Every pregnant woman gains weight differently so there are no official guidelines for how much weight you should gain. The most important thing is to keep your weight gain to a safe and healthy level for you and your baby.

Only some of the weight you gain in pregnancy will be body fat. The other things causing weight gain will include:

  • your baby
  • the placenta
  • the amniotic fluid (the water surrounding your baby)
  • your growing breasts
  • the increased blood you need
  • natural fluid retention.

Some women may even lose weight during the first few months, especially if they have morning sickness, and that is absolutely normal. But don't try to lose weight while you're pregnant as this is not healthy for you or your baby.

You probably won’t be weighed at each antenatal visit if you are within a healthy weight range. But if you have an underweight or overweight body mass index (BMI) your doctor or midwife may weigh you more often because there are more potential risks for you and your baby.

What is the average weight gain in pregnancy?

Most women put on between 10kg (22lb) and 12.5kg (28lb) during their pregnancy.

Your healthy weight gain during pregnancy may depend on the weight you were before you got pregnant. There are no official guidelines in the UK but the American College of Obstetricians and Gynecologists say that:

  • women who are underweight (BMI under 18.5) are recommended to put on between 28-40 lbs (13-18kg)
  • women in the normal weight range (BMI of 18.5-24.9) are recommended to put on between 25-35lbs (11-16kg)
  • women who are overweight (BMI between 25 and 29.9) are recommended to put on between 15-25lbs (7-11kg)
  • women who are affected by obesity (BMI of 30 or more), are recommended to put on between 11-20 lbs (5-9kg).

The recommended weight gain for women expecting twins is:

  • women in the normal weight range (BMI of 18.5-24.9) are recommended to put on between 37-54 lbs (16.8-24.5kg)
  • women who are overweight (BMI between 25 and 29.9) are recommended to put on between 31-50 lbs (14.1-22.7kg)
  • women who are affected by obesity (BMI of 30 or more), are recommended to put on between 25-42 lbs (11.3-19.1kg).

Work out your BMI with our calculator.

Try not to get too concerned about these guidelines. The most important thing is to keep your weight gain to a safe and healthy level for you and your baby.

Your doctor or midwife will be able to advise and reassure you about what is right for you. If you are underweight or overweight, you should get extra care and support during your pregnancy.

How can I manage how much weight I put on during my pregnancy?

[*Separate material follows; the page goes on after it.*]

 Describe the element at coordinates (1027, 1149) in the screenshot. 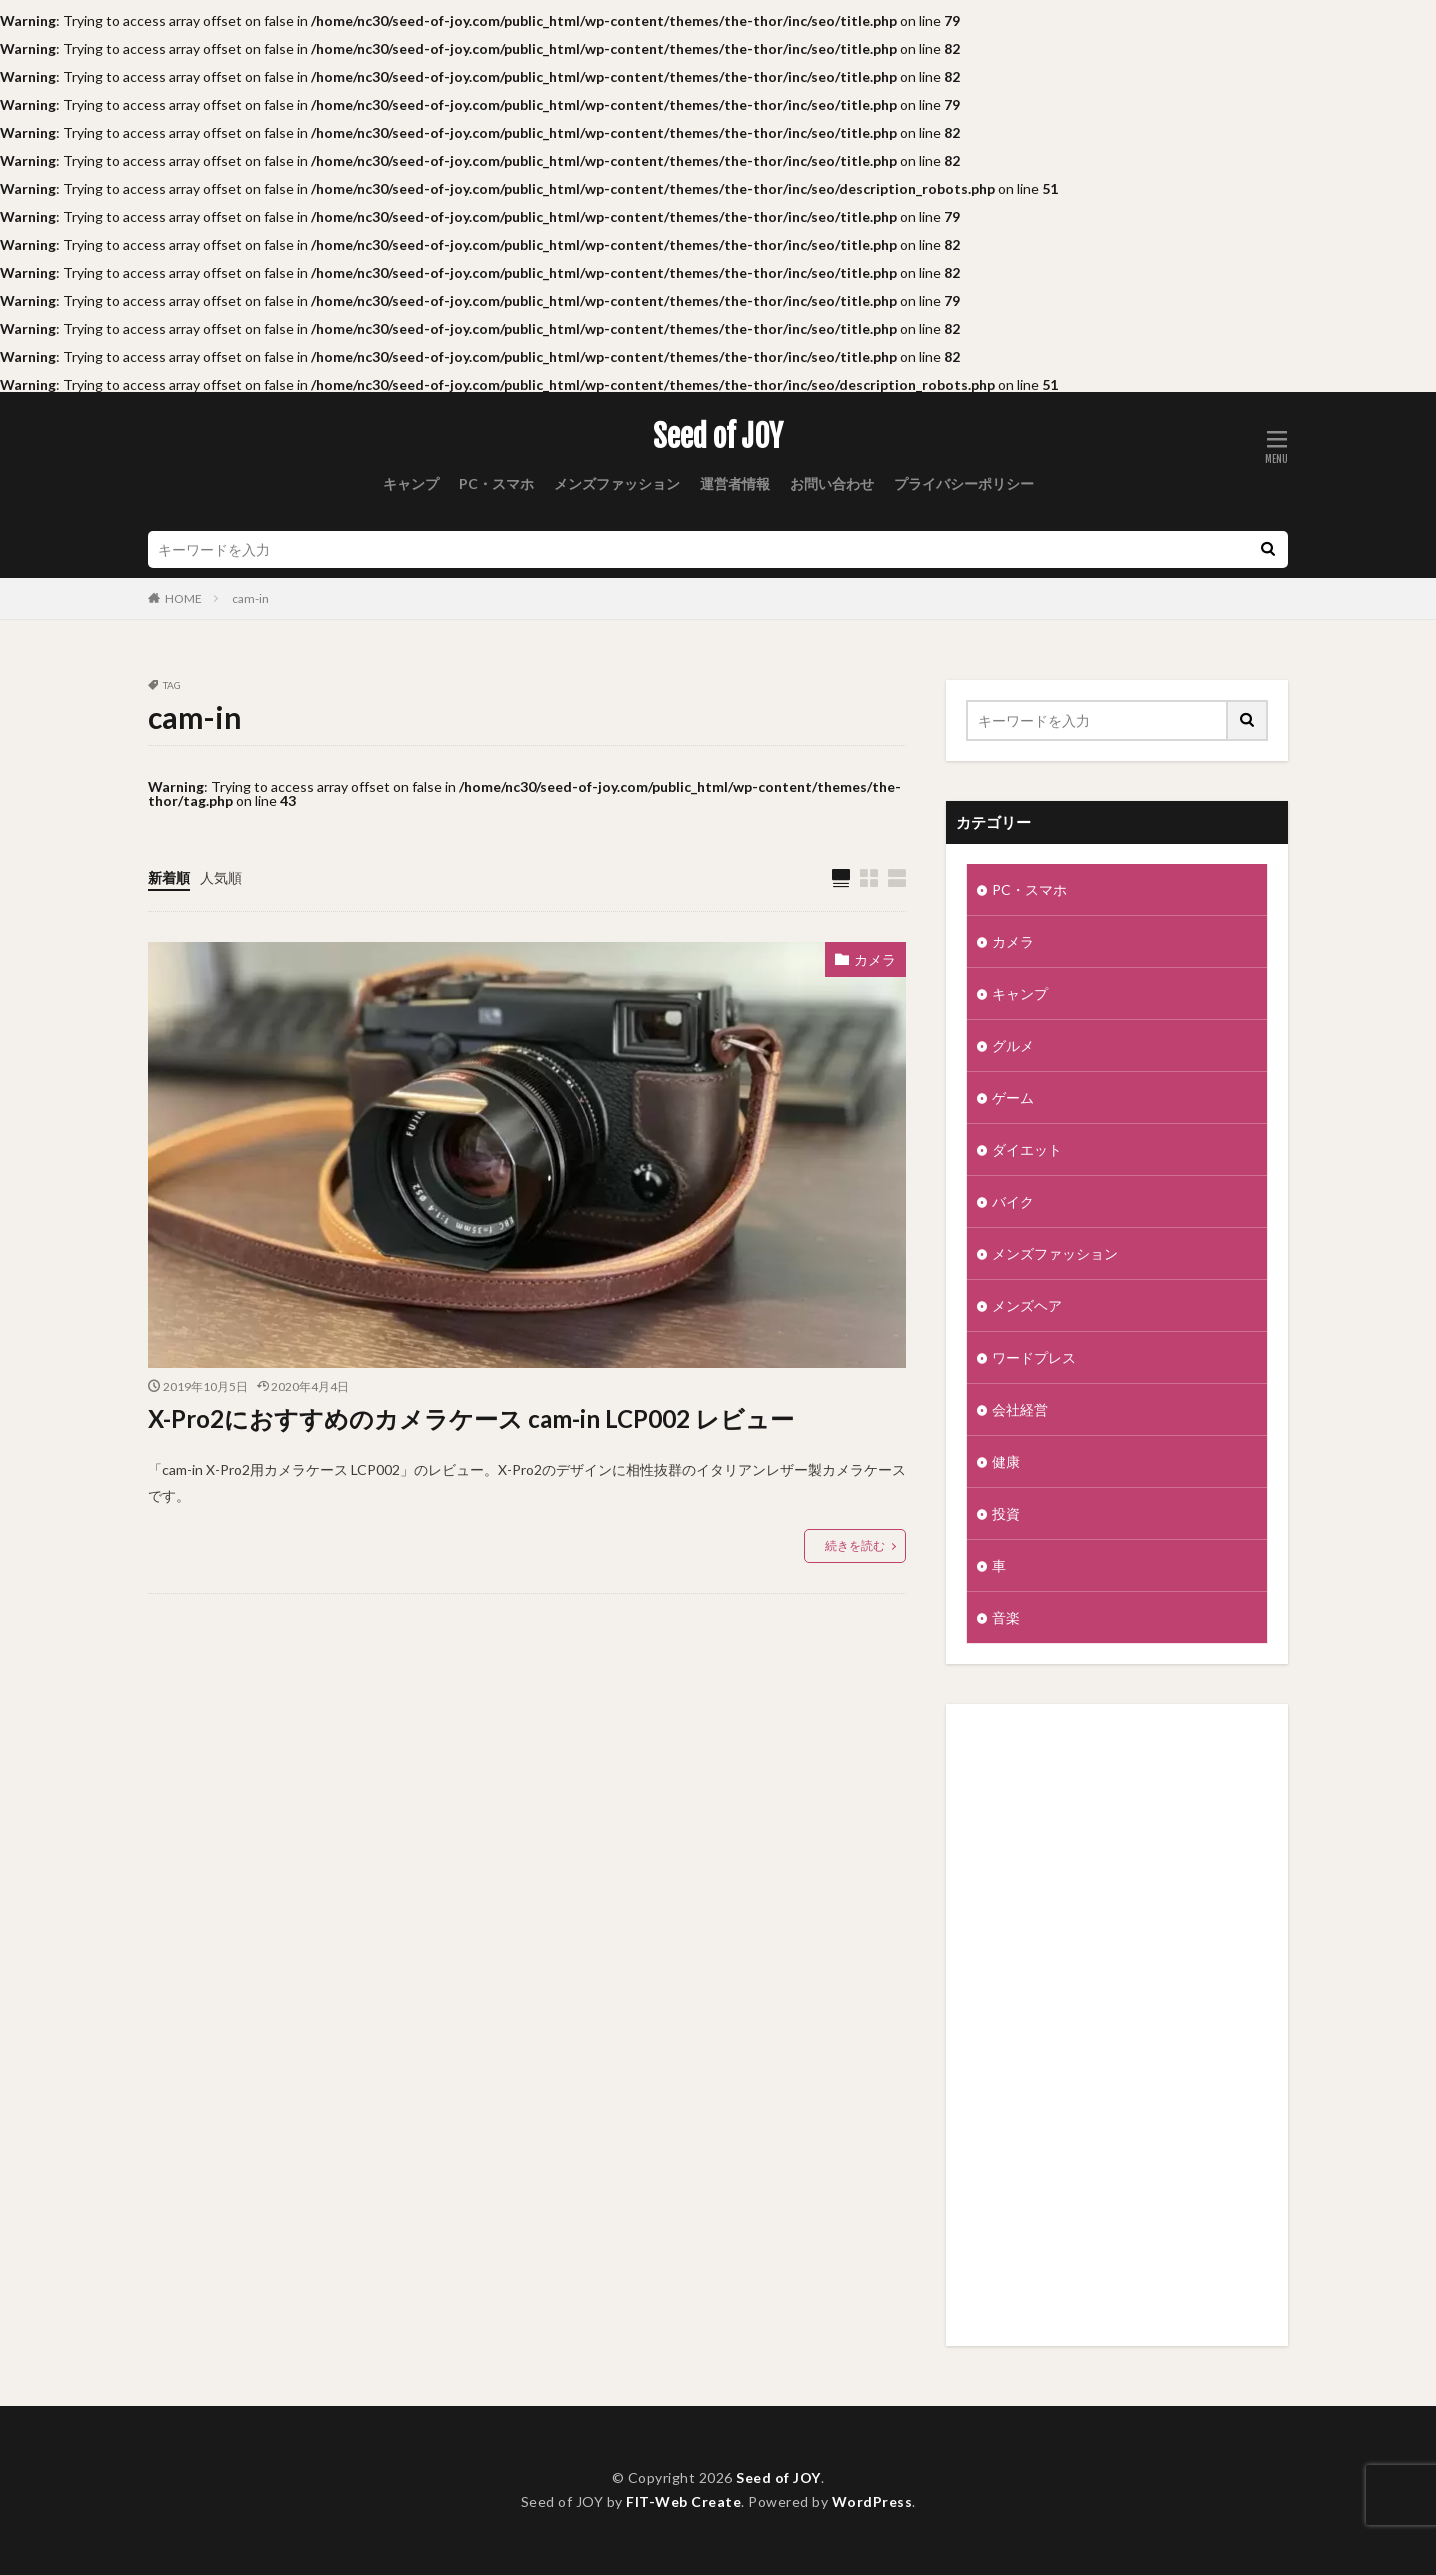

I see `ダイエット` at that location.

For most women, if you have always been active, continuing to exercise at the same level during pregnancy is safe and healthy.

If you are not used to being active, try doing some gentle exercise for about 15 minutes a day, three times a week before building up slowly to 30 minutes a day. Remember, you’re not trying to get as fit as possible, you just need to stay physically active. You can do most types of exercises in pregnancy  so there are lots of things you can try.

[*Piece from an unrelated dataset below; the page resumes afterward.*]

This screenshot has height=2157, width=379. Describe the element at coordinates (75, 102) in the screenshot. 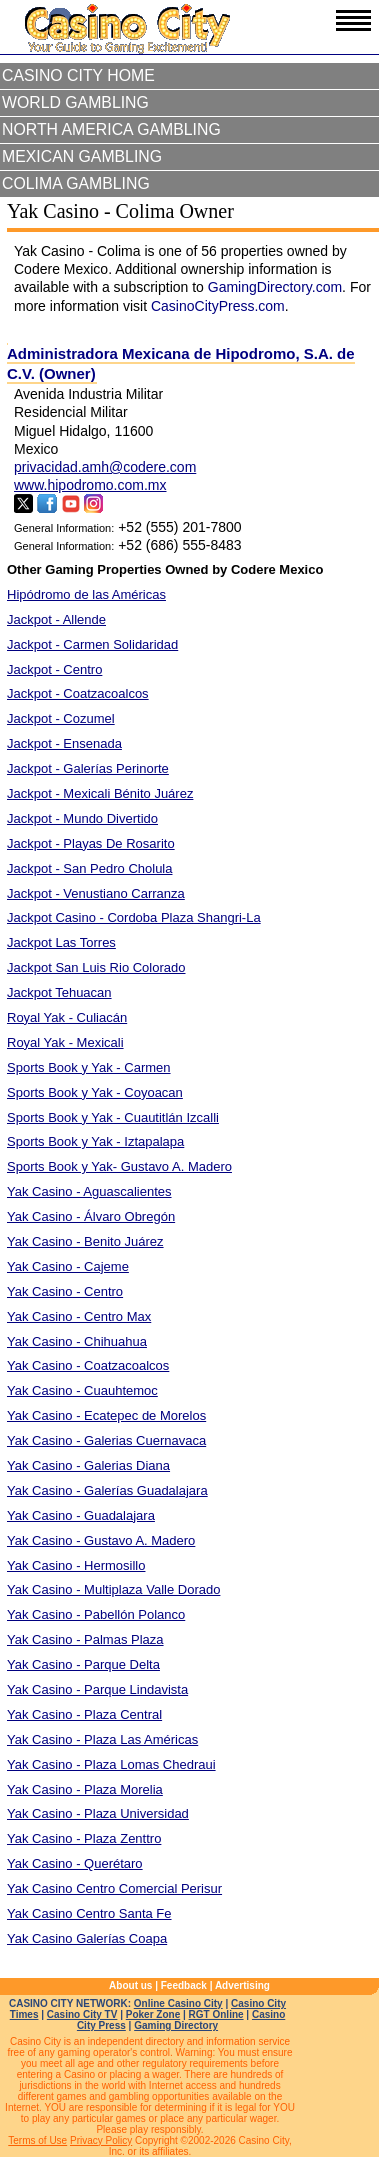

I see `World Gambling` at that location.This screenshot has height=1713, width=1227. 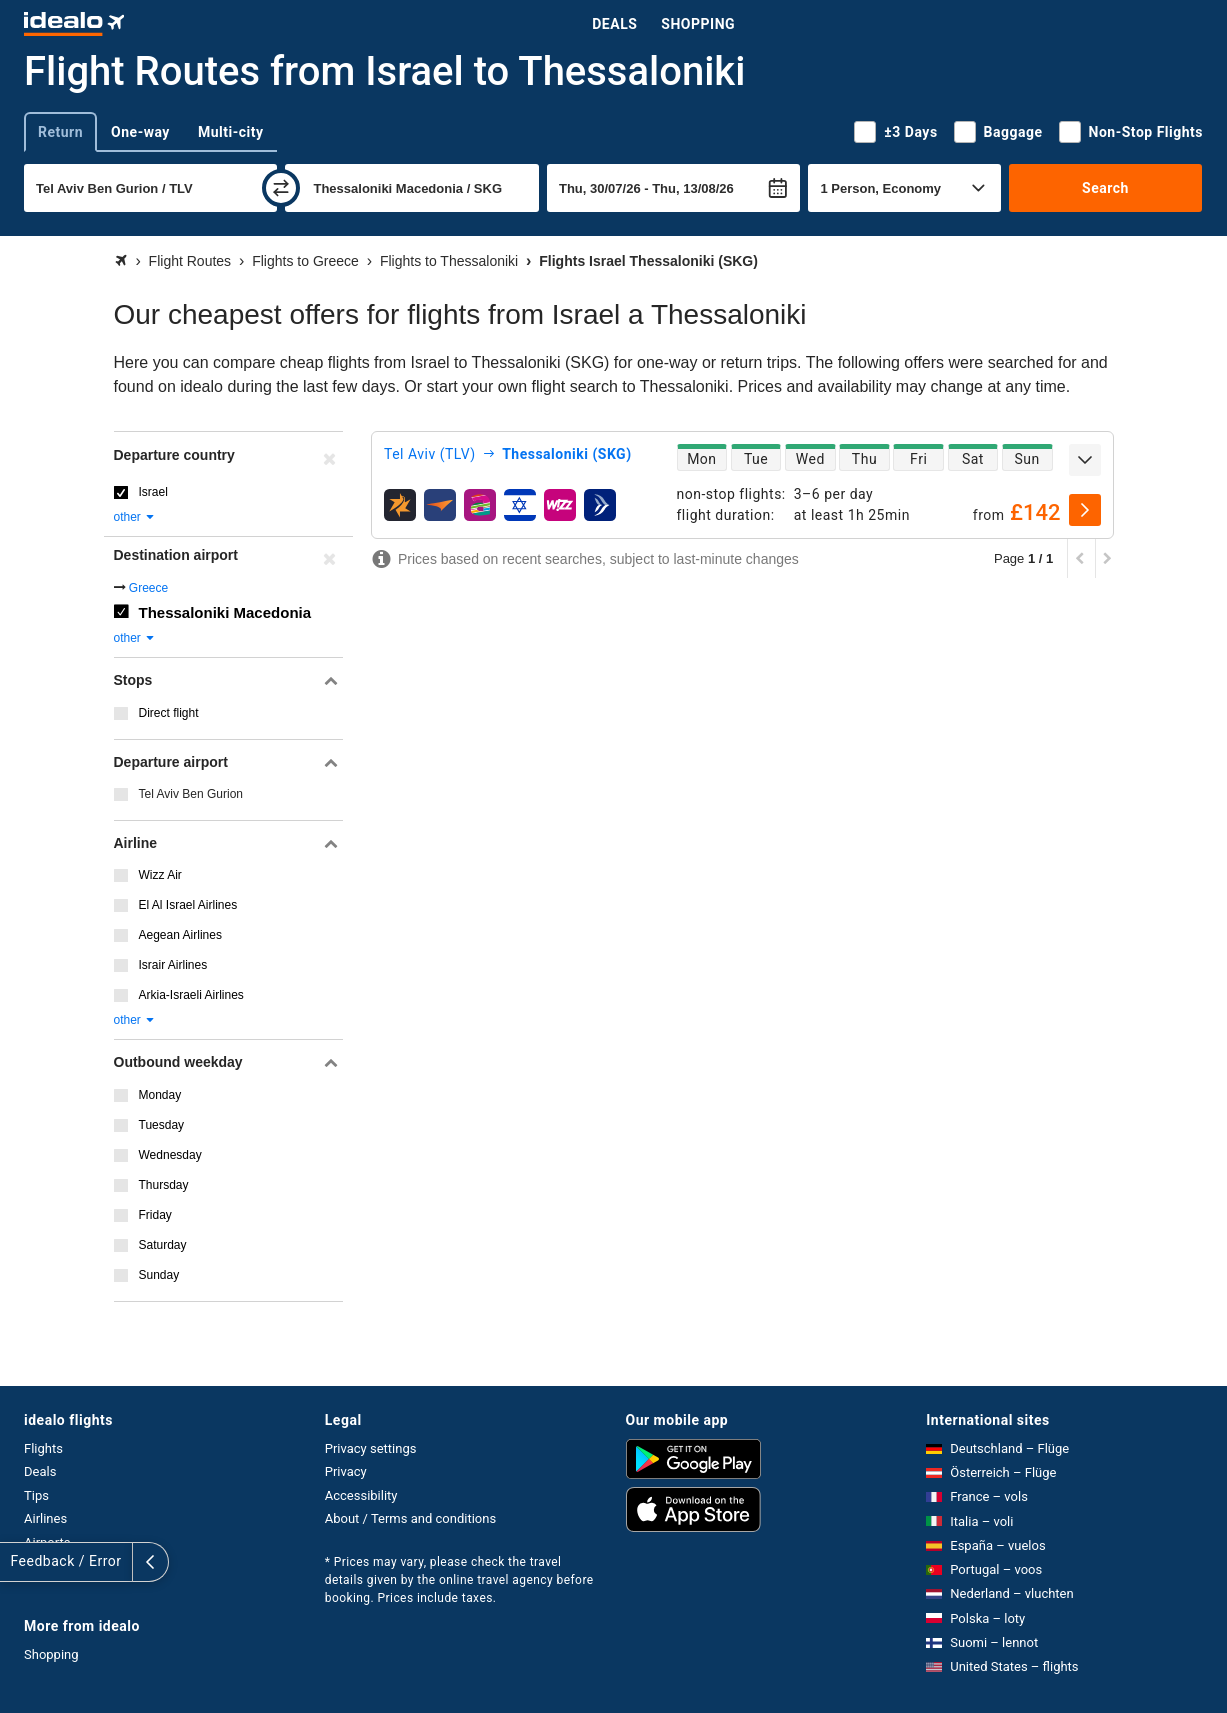 I want to click on Multi-city [tab], so click(x=231, y=132).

If doing physical activities is difficult, just try not to stay sitting down for long periods of time. Try to walk as much as you can and make small changes to increase your daily physical activity. For example, take the stairs instead of the lift at work, or get off the bus a stop earlier.

Find out more about exercising in pregnancy.

Try to eat well, too. There is no need to 'eat for two' [or todrink full-fat milk. You do not need extra calories until the third trimester (at which point you only need an extra 200 calories).

You can find out more about healthy eating and get some great tips for easy meals and snacks in our section about eating well in pregnancy. 

The key is to make small changes gradually to improve your diet and the amount of activity you do. There are some tips to help you set goals here.

Don’t forget to ask your midwife or doctor for support if you need it. They are there to help and won’t judge you.